Contribution guidelines¶
Table of contents:
How you can help¶
If you would like to help the project, you can:
help with testing
Try to use Roc command-line tools or PulseAudio modules and report bugs or suggest improvements.
help with research
Discover how does Roc perform on different conditions and configurations and share the results. What latency and service quality does it provide in different cases, what parameter combinations are optimal, and so on.
help with porting
We’d be happy to meet developers who can help with maintaining ports for non-Linux *nix systems, macOS, Android, Windows, and other platforms.
contribute code
Roc has quite a long and pretty interesting roadmap and a backlog with issues of varying difficulty. Read the documentation, choose a task, and submit pull requests!
Choosing a task¶
Want to contribute code? Great! Here is how you can choose a task.
Note
It is highly recommended to leave a comment on GitHub or throw a mail to the mailing list before starting working on an issue to ensure that nobody is already working on it.
“help wanted” tag
Look for issues marked with the “help wanted” tag. This tag means that this is an important and awaited task but we have no human resources for it yet, and it is still in the backlog.
“easy hacks” tag
Look for issues that are additionally marked with the “easy hacks” tag. This tag means that the solution is expected to be straightforward even if you are new to the project.
backlog column
Look for issues in the “Backlog” column in the project board. Issues that are not marked as “help wanted” are probably not very good for you if you’re new to the project, but you can take your chances if you would like to.
project roadmap
Look for unimplemented features in the long-term project roadmap. If there is no issue for a feature yet, it means that nobody had thought through it yet. You are suggested to open an issue for discussion in this case.
suggest your own
Of course, you’re also welcome to open an issue and suggest a feature that is not in our backlog and roadmap.
Working on a patch¶
If you have chosen a task and are ready to work on it, the following documentation is your friend:
project internals
See Internals section for a high-level overview.
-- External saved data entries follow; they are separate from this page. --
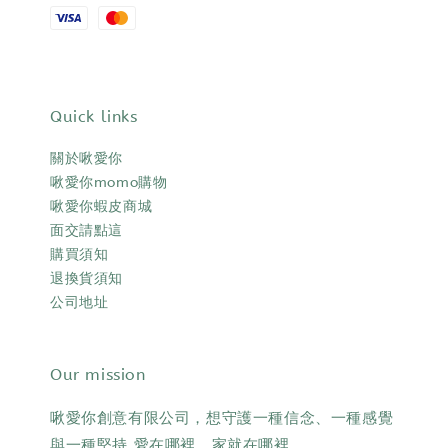
Quick links
關於啾愛你
啾愛你momo購物
啾愛你蝦皮商城
面交請點這
購買須知
退換貨須知
公司地址
Our mission
啾愛你創意有限公司，想守護一種信念、一種感覺
與一種堅持 愛在哪裡，家就在哪裡。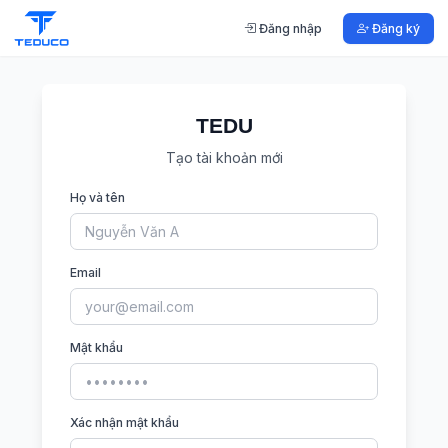
Đăng nhập
Đăng ký
TEDU
Tạo tài khoản mới
Họ và tên
Email
Mật khẩu
Xác nhận mật khẩu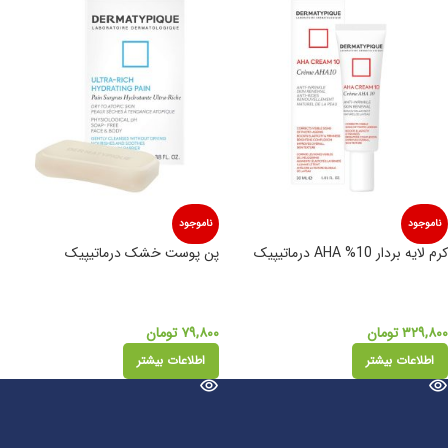
ناموجود
ناموجود
کرم لایه بردار 10% AHA درماتیپیک
پن پوست خشک درماتیپیک
۳۲۹,۸۰۰
تومان
۷۹,۸۰۰
تومان
اطلاعات بیشتر
اطلاعات بیشتر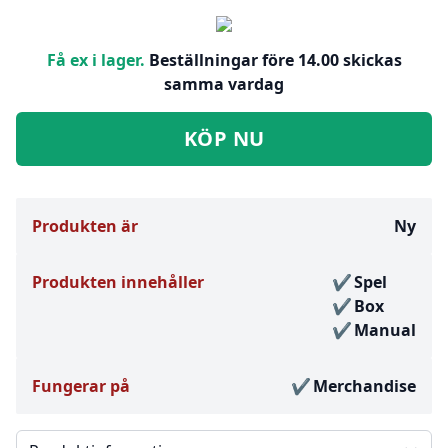
Få ex i lager.
Beställningar före 14.00 skickas
samma vardag
KÖP NU
Produkten är
Ny
Produkten innehåller
Spel
Box
Manual
Fungerar på
Merchandise
Välj en flik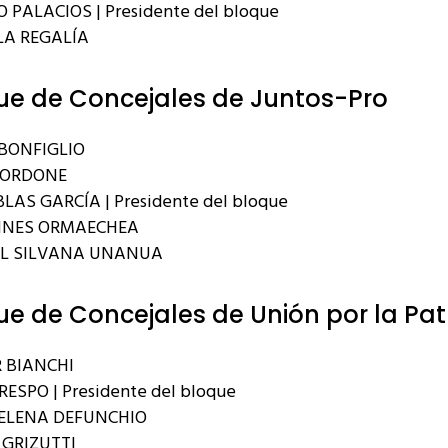
 PALACIOS | Presidente del bloque
A REGALÍA
ue de Concejales de Juntos-Pro
BONFIGLIO
BORDONE
LAS GARCÍA | Presidente del bloque
INES ORMAECHEA
EL SILVANA UNANUA
ue de Concejales de Unión por la Pat
 BIANCHI
RESPO | Presidente del bloque
ELENA DEFUNCHIO
GRIZUTTI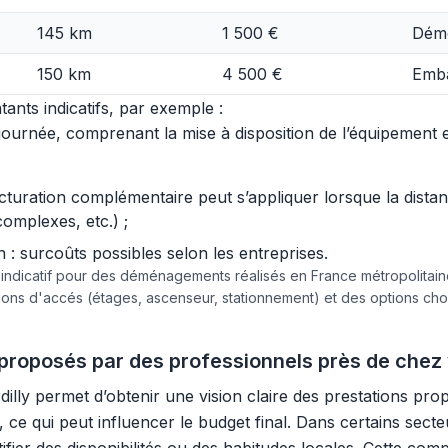
145 km
1 500 €
Démo
150 km
4 500 €
Emba
ants indicatifs, par exemple :
urnée, comprenant la mise à disposition de l’équipement et 
acturation complémentaire peut s’appliquer lorsque la dist
complexes, etc.) ;
 surcoûts possibles selon les entreprises.
e indicatif pour des déménagements réalisés en France métropolita
tions d'accés (étages, ascenseur, stationnement) et des options c
roposés par des professionnels près de chez
ly permet d’obtenir une vision claire des prestations pro
, ce qui peut influencer le budget final. Dans certains sec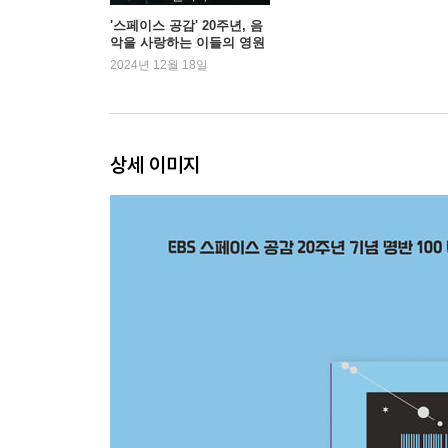
02.파란노을 - 아날로그 센티멘탈리즘
'스페이스 공감' 20주년, 음
악을 사랑하는 이들의 영원
한 친구
공감에 출연할 수 있게 되어서 영광입니다. ‘
2024년 12월 18일
공감하시는 분들은 앞으로 적어지겠지만 그것 또한
- 파란노을
상세 이미지
03.브로콜리너마저 - 졸업
처음 ‘졸업’을 발표할 때 나는 이 노래의 수명
그렇다면 그것은 그대로 좋을 거라는 확신도. 하지만
일종의 도피처로 ‘어학연수’를 선택하던 시절이 사
역시도 이 미친 세상에 대한 책임이 없지 않기 때문
아니어도 괜찮지 않을까. 소음발광의 강동수가 보컬
- 브로콜리너마저
04.IDIOTAPE - Pluto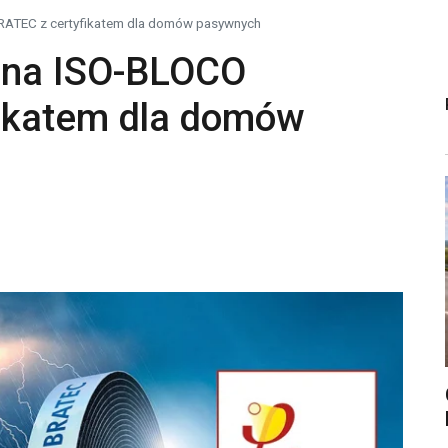
RATEC z certyfikatem dla domów pasywnych
jna ISO-BLOCO
ikatem dla domów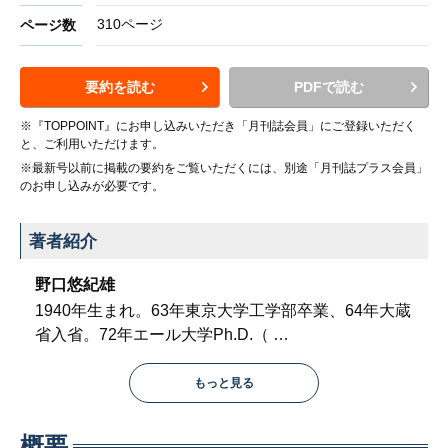
310ページ
ページ数
要約を読む
PDFで読む
※『TOPPOINT』にお申し込みいただき「月刊誌会員」にご登録いただく
と、ご利用いただけます。
※最新号以前に掲載の要約をご覧いただくには、別途「月刊誌プラス会員」
のお申し込みが必要です。
著者紹介
野口悠紀雄
1940年生まれ。63年東京大学工学部卒業、64年大蔵
省入省。72年エール大学Ph.D.（
…
もっと見る
概要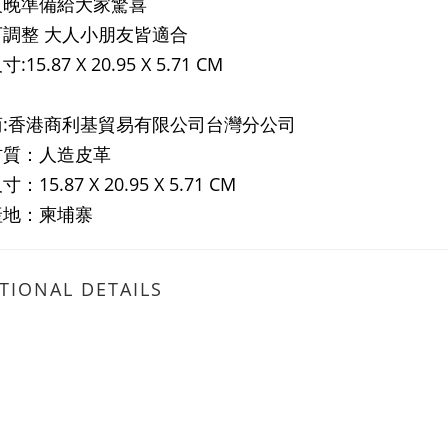
夜晚準備給大家驚喜
可調整 大人小朋友皆適合
15.87 X 20.95 X 5.71 CM
商:香港商利基貿易有限公司台灣分公司
材質：人造皮革
：15.87 X 20.95 X 5.71 CM
產地：柬埔寨
TIONAL DETAILS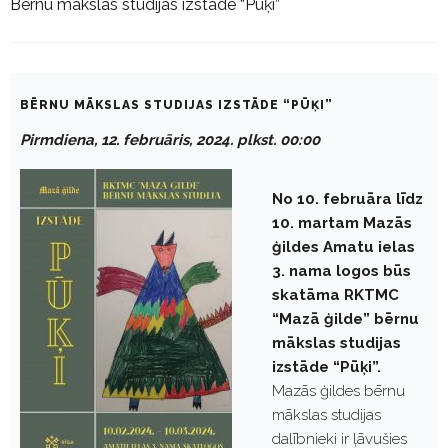
Bērnu mākslas studijas izstāde “Pūķi”
BĒRNU MĀKSLAS STUDIJAS IZSTĀDE “PŪĶI”
Pirmdiena, 12. februāris, 2024. plkst. 00:00
No 10. februāra līdz
10. martam Mazās
ģildes Amatu ielas
3. nama logos būs
skatāma RKTMC
“Mazā ģilde” bērnu
mākslas studijas
izstāde “Pūķi”.
Mazās ģildes bērnu
mākslas studijas
dalībnieki ir ļāvušies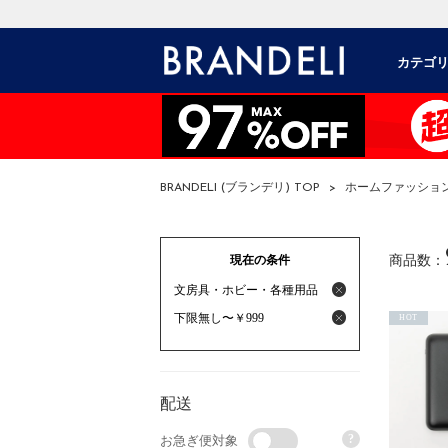
カテゴ
BRANDELI (ブランデリ) TOP
>
ホームファッショ
現在の条件
商品数：
文房具・ホビー・各種用品
下限無し〜￥999
HOT
配送
?
お急ぎ便対象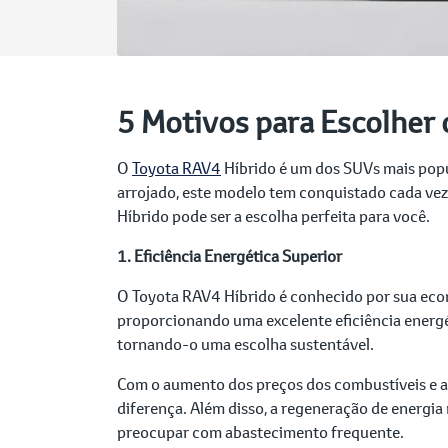
5 Motivos para Escolher
O
Toyota RAV4
Híbrido é um dos SUVs mais popul
arrojado, este modelo tem conquistado cada vez 
Híbrido pode ser a escolha perfeita para você.
1. Eficiência Energética Superior
O Toyota RAV4 Híbrido é conhecido por sua eco
proporcionando uma excelente eficiência energé
tornando-o uma escolha sustentável.
Com o aumento dos preços dos combustíveis e a
diferença. Além disso, a regeneração de energia
preocupar com abastecimento frequente.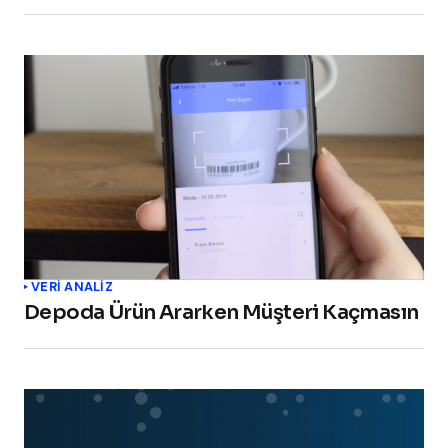
VERI ANALIZ
Depoda Ürün Ararken Müşteri Kaçmasın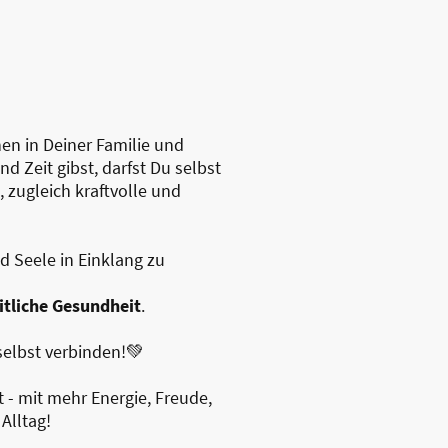
hen in Deiner Familie und
 Zeit gibst, darfst Du selbst
, zugleich kraftvolle und
d Seele in Einklang zu
itliche Gesundheit
.
 selbst verbinden!💚
 - mit mehr Energie, Freude,
Alltag!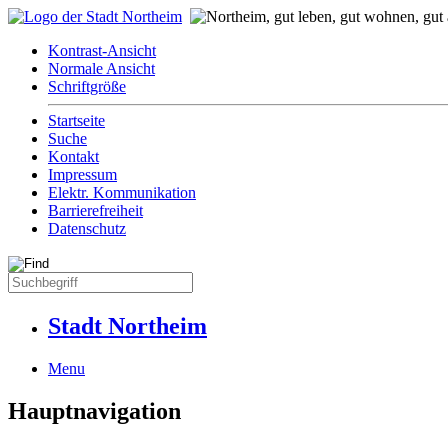
Kontrast-Ansicht
Normale Ansicht
Schriftgröße
Startseite
Suche
Kontakt
Impressum
Elektr. Kommunikation
Barrierefreiheit
Datenschutz
Stadt Northeim
Menu
Hauptnavigation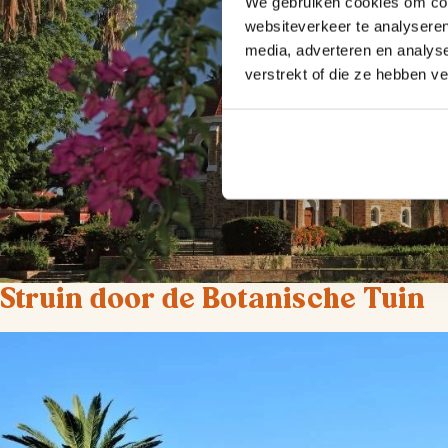
We gebruiken cookies om cont
websiteverkeer te analyseren
media, adverteren en analys
verstrekt of die ze hebben v
Struin door de Botanische Tuin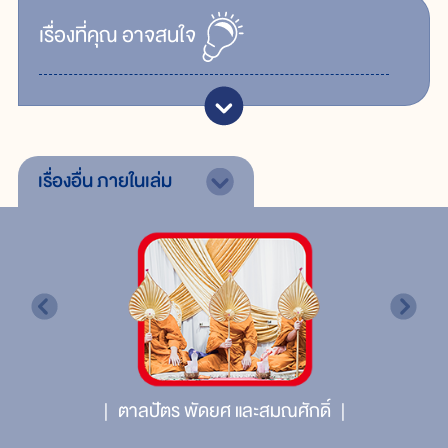
เรื่ิองที่คุณ
อาจสนใจ
เรื่องอื่น
ภายในเล่ม
ตาลปัตร พัดยศ และสมณศักดิ์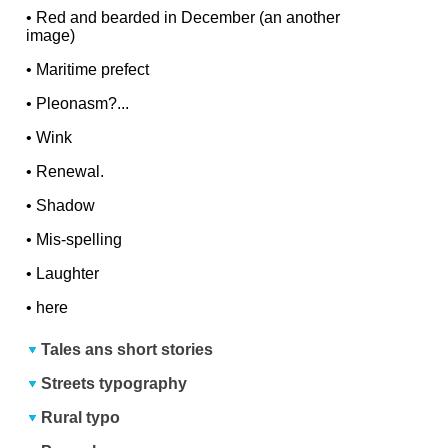
•
Red and bearded in December (an another
image)
•
Maritime prefect
•
Pleonasm?...
•
Wink
•
Renewal.
•
Shadow
•
Mis-spelling
•
Laughter
•
here
Tales ans short stories
Streets typography
Rural typo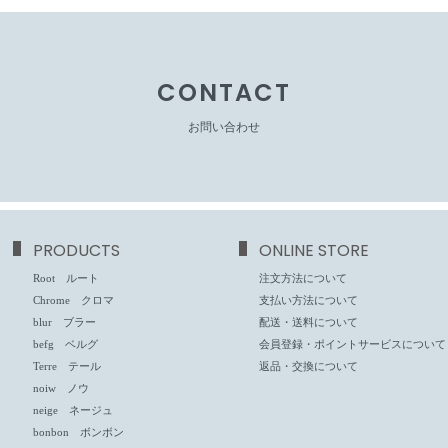
CONTACT
お問い合わせ
PRODUCTS
ONLINE STORE
Root ルート
注文方法について
Chrome クロマ
支払い方法について
blur ブラー
配送・送料について
befg ベルグ
会員登録・ポイントサービスについて
Terre テール
返品・交換について
noiw ノウ
neige ネージュ
bonbon ボンボン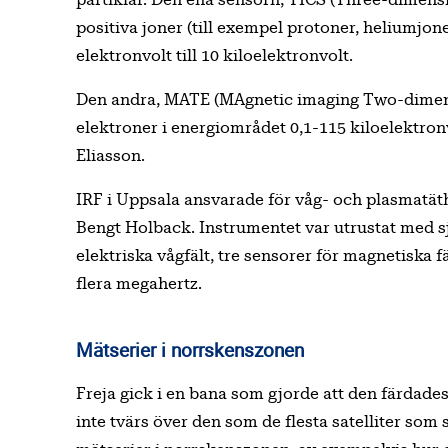
partiklar. Den ena sensorn, TICS (Three-dimens
positiva joner (till exempel protoner, heliumjon
elektronvolt till 10 kiloelektronvolt.
Den andra, MATE (MAgnetic imaging Two-dimens
elektroner i energiområdet 0,1-115 kiloelektron
Eliasson.
IRF i Uppsala ansvarade för våg- och plasmatät
Bengt Holback. Instrumentet var utrustat med 
elektriska vågfält, tre sensorer för magnetiska fä
flera megahertz.
Mätserier i norrskenszonen
Freja gick i en bana som gjorde att den färdade
inte tvärs över den som de flesta satelliter som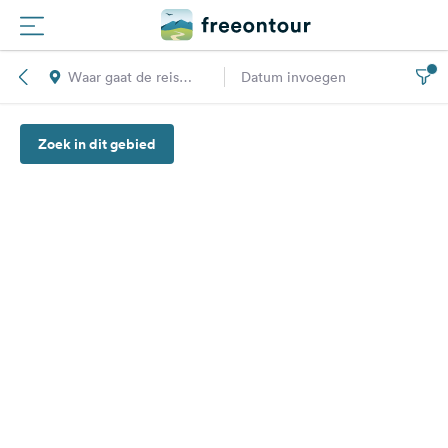
Waar gaat de reis
Datum invoegen
Routes
naar toe?
Zoek in dit gebied
Campings
Magazine
Partners
Registreren
Inloggen
Nieuwsbrief
Vragen &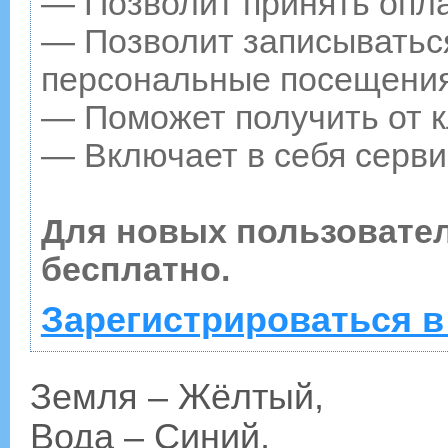
— Позволит принять опла
— Позволит записываться
персональные посещения
— Поможет получить от к
— Включает в себя серви
Для новых пользовате
бесплатно.
Зарегистрироваться в
Земля – Жёлтый,
Вода – Синий,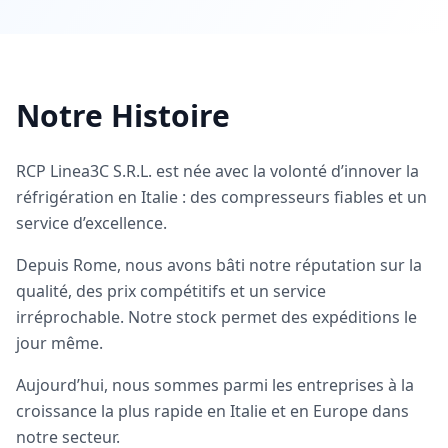
Notre Histoire
RCP Linea3C S.R.L. est née avec la volonté d’innover la
réfrigération en Italie : des compresseurs fiables et un
service d’excellence.
Depuis Rome, nous avons bâti notre réputation sur la
qualité, des prix compétitifs et un service
irréprochable. Notre stock permet des expéditions le
jour même.
Aujourd’hui, nous sommes parmi les entreprises à la
croissance la plus rapide en Italie et en Europe dans
notre secteur.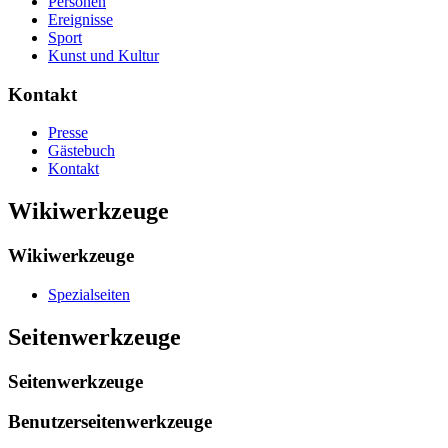
Personen
Ereignisse
Sport
Kunst und Kultur
Kontakt
Presse
Gästebuch
Kontakt
Wikiwerkzeuge
Wikiwerkzeuge
Spezialseiten
Seitenwerkzeuge
Seitenwerkzeuge
Benutzerseitenwerkzeuge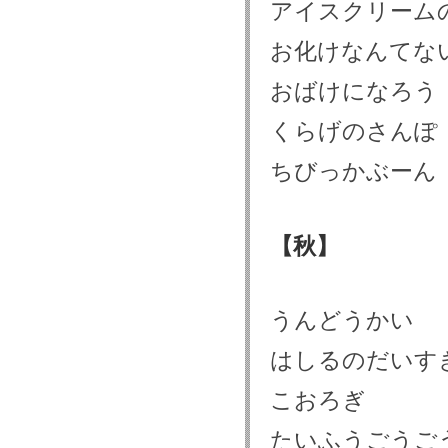
アイスクリームの
お化けなんてな
おばけになろう
くらげのさんぽ
ちびっかぶーん
【秋】
うんどうかい
はしるのだいす
こおろぎ
たいふうごうご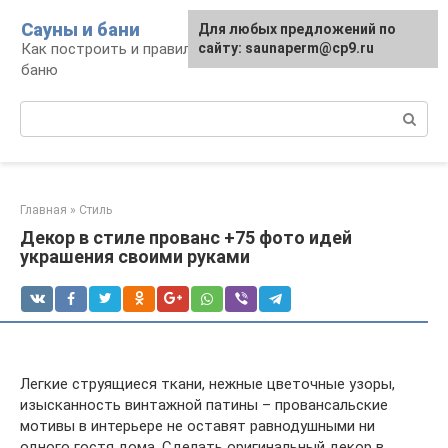
Перейти
Сауны и бани
Для любых предложений по
к
Как построить и правильно использовать
сайту: saunaperm@cp9.ru
контенту
баню
Поиск:
Главная
»
Стиль
Декор в стиле прованс +75 фото идей
украшения своими руками
Легкие струящиеся ткани, нежные цветочные узоры,
изысканность винтажной патины – провансальские
мотивы в интерьере не оставят равнодушными ни
одного гостя дома. Сделать оригинальный декор в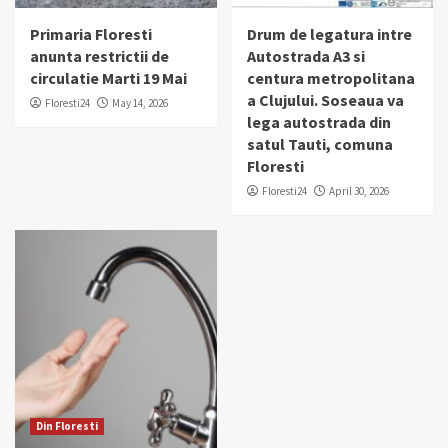
Primaria Floresti
Drum de legatura intre
anunta restrictii de
Autostrada A3 si
circulatie Marti 19 Mai
centura metropolitana
a Clujului. Soseaua va
Floresti24
May 14, 2026
lega autostrada din
satul Tauti, comuna
Floresti
Floresti24
April 30, 2026
Din Floresti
See also more low-level Doxygen-generated documentation.
coding guidelines
Please take a look at the Coding guidelines page. The guidelines are not hard to follow but some of them a specific.
version control
Please also take a look at the Version control page for details on commits, branches, and pull requests.
asking questions
Feel free to ask questions on our mailing list or Matrix chat. See Contacts page for details.
getting credits
Feel free to add yourself to the Authors page when submitting a patch. It is updated from git log from time to time.